Saved entries:
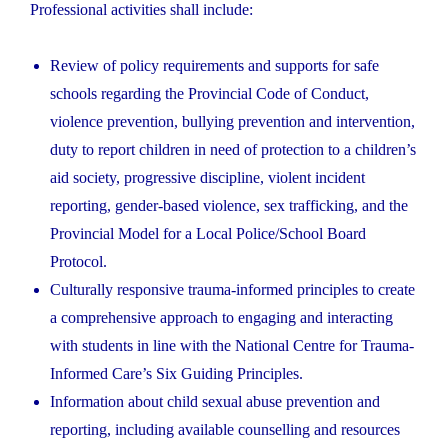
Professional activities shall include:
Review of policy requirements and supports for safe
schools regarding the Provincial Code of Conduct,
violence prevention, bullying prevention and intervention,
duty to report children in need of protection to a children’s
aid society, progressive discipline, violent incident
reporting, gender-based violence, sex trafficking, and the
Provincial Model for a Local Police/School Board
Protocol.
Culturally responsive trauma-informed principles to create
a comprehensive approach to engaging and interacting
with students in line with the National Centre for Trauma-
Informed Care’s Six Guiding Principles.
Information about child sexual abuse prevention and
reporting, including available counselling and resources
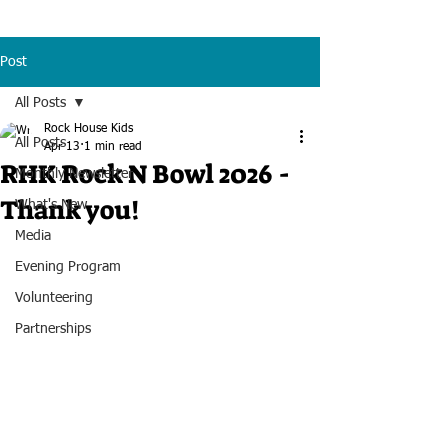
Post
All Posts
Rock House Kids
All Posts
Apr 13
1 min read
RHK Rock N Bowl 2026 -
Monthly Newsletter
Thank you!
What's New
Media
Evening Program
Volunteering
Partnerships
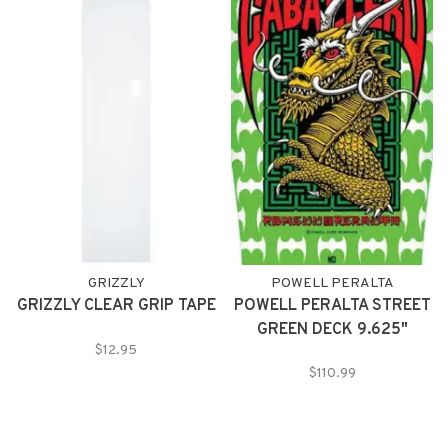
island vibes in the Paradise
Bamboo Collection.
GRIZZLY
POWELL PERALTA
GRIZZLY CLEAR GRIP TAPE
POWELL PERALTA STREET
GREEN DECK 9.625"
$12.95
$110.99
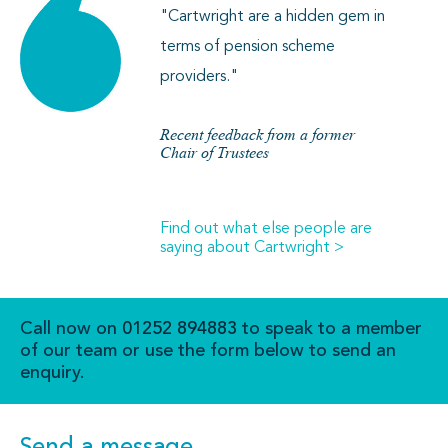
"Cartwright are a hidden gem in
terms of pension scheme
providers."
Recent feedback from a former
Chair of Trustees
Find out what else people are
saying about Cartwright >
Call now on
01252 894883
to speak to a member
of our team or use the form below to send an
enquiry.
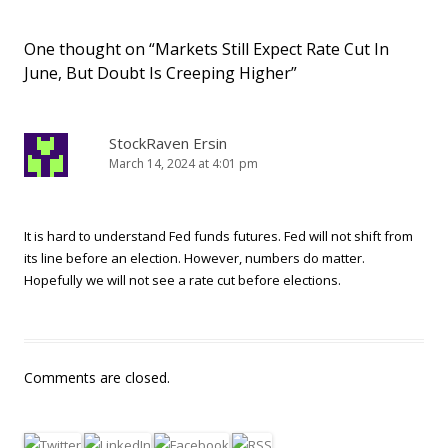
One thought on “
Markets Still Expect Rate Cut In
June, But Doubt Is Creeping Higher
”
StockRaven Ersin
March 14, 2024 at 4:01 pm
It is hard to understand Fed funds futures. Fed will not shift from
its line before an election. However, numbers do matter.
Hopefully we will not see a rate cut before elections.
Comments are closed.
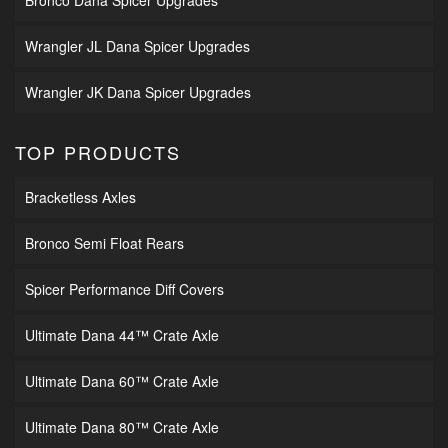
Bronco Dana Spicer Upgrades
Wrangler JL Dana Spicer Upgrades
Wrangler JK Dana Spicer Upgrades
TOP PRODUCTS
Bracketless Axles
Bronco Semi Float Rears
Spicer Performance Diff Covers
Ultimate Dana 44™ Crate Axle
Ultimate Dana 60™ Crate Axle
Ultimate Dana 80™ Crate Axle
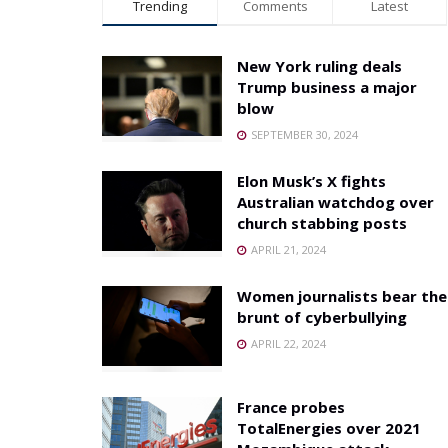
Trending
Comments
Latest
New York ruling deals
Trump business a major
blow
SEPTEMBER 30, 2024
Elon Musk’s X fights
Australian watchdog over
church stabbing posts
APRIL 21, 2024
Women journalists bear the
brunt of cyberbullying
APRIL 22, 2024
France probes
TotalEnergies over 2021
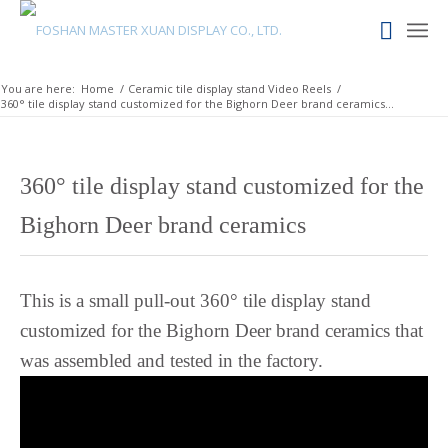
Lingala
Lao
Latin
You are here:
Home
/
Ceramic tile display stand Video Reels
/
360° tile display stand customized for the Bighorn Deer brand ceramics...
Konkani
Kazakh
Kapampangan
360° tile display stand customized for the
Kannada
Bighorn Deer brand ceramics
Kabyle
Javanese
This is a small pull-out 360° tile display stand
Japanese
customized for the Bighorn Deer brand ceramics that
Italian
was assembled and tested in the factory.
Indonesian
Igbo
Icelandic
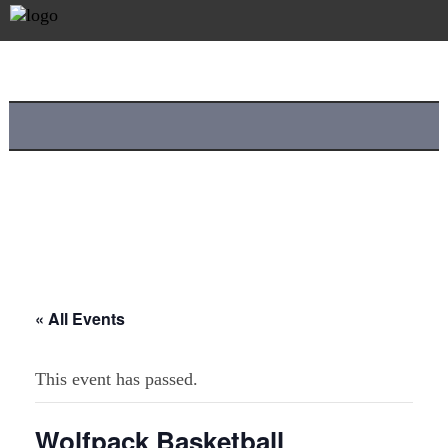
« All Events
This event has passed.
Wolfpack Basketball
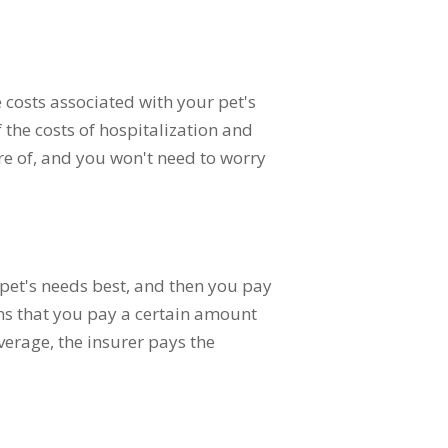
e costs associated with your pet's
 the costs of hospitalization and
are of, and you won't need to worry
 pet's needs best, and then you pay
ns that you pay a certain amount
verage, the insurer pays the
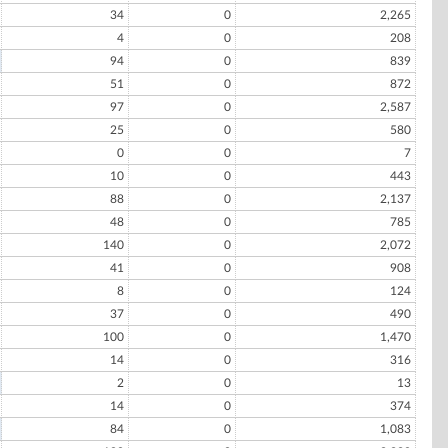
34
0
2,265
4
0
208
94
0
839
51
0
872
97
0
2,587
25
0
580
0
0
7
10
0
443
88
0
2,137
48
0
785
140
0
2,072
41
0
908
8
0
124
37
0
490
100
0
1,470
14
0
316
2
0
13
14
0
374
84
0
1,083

> _WHAT YOU NEED TO DO_: With the pictures omitted, set down each line exactly, starting at the first line of the records above and ending with the line that contains "duty to report".

> _RESPONSE TO THE TASK_:
Professional activities shall include:
Review of policy requirements and supports for safe
schools regarding the Provincial Code of Conduct,
violence prevention, bullying prevention and intervention,
duty to report children in need of protection to a children’s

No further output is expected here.